3 days was the average trend and your critical number could accordingly vary.
You could determine your own critical number through the method that we discussed in #1.
Let’s suppose it is x days for the time being then you have to do something within the first x days post install to hook users.
How cohort analysis comes into picture
Let’s create a hypothesis that there are some features in the app which when used increases the stickiness among users.
Create an aggregate retention curve of the last 12 months like we did in #1.
Note- The retention curve of the mobile app unlike a web-app is going to decrease linearly because a web-app doesn’t need to be installed on your device. A user can login any time he wishes. With mobile app, once it is uninstalled you potentially lose the user forever.
Now, screen the users who have retained and jot down the features used by them on the first day. Suppose you are analysing for a e-commerce app and concluded the following traits to be common among all retained users.
Let’s say “push notification clicked” and “added to wishlist” are two most common actions
Now we would narrow our analysis for both of these events and do a comparison between them
Visit the above sheet and change the value for each feature from the drop down to see how the graph changes.
From the above chart, it would be clear that users who added-to-wishlist display higher propensity to retain than the rest. The ones who clicked push notification perform even worse than the average.
Again, this graph gives us the correlation not the cause of retention.
P.S. This is a very interesting method and extensively used by consumer businesses. I just discussed the basic framework and there are various edges that can lead you to a more definite conclusion.
4. How customers react to a new feature release
Inversely the above cohort analysis could also be used to figure out what are the obsolete features that needs some rework.
For instance, the cohorts curve of users who clicked on push notification fare poorly than the average retention curve. Push notification is obviously meant to complement your retention so the above chart prompts us to rethink our strategy.
Creating cohorts in Mixpanel, Amplitude, Adobe- First event and Returning event
If you are using Amplitude or Mixpanel, or any of the similar products, to do your cohort analysis, these are the two fields that you have to specify for creating cohort chart
- First event
- Returning event
Let’s see some examples
First event is the primary criteria to build the cohort- the ‘experience’ element in creating cohort that we discussed in the very beginning.
Returning event is the baseline that you want to track for your users. In the above charts, retention has been the baseline of our analysis. In analytics, retention could be defined as ‘any event performed by the user’ on your platform.
So, if we have create cohort in Amplitude then it would somewhat look like this
Cohort analysis is a respite from vanity metrics.

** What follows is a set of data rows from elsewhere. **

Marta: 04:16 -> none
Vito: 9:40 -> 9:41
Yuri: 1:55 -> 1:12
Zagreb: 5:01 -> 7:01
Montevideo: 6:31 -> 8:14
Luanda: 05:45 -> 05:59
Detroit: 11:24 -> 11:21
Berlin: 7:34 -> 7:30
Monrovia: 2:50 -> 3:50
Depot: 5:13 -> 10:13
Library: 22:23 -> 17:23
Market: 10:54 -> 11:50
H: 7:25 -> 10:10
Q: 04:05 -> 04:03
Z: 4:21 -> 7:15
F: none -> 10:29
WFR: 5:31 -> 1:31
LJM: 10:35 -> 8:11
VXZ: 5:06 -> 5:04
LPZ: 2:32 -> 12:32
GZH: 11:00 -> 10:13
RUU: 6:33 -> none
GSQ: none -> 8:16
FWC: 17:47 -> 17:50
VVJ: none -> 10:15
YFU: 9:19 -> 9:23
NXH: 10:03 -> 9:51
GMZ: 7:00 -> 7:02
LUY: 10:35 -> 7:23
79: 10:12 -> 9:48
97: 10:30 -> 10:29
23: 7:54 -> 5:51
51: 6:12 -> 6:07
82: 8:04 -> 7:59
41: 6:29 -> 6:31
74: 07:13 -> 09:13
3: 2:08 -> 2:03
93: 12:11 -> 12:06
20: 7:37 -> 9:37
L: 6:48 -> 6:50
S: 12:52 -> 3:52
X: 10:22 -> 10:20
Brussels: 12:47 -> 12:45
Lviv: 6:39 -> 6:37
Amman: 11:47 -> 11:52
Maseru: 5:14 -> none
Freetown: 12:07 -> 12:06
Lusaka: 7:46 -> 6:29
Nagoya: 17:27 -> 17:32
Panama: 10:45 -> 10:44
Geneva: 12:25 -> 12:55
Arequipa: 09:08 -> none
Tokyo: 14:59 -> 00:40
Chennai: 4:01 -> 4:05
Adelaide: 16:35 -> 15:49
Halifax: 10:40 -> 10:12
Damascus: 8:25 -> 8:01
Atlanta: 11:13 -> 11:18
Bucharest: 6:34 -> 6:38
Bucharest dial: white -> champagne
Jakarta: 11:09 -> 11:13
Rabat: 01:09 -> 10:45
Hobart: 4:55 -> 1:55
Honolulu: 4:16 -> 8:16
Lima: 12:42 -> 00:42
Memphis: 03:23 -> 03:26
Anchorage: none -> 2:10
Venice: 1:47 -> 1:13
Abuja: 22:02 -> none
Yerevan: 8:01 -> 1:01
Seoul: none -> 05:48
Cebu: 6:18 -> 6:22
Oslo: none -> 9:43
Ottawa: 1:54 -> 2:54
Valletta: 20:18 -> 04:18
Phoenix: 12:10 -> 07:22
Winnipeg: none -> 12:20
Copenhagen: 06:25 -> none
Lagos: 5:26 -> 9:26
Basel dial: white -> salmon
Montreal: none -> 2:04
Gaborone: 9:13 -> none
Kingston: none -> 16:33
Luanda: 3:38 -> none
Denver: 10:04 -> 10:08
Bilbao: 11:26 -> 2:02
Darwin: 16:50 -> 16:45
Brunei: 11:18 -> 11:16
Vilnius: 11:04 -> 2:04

At any time momentary growth can be bought which may give you temporary pleasure but cohort analysis allows to be cynical. It gives a very critical view of churn and doesn’t let it get masked by growth.
For instance if you are investing into acquisition there can be instant surge in the MAU but high MAU is not the indicator of growth. A cohort analysis will tell how many of those acquisitions are actually sticking with you.
Similarly, a particular channel might be amounting to highest acquisition. But a cohort analysis will tell which of them contribute to maximum profit.
Whatever your key metrics may be you would be able to see how it evolves over the customer lifecycle or product lifecycle.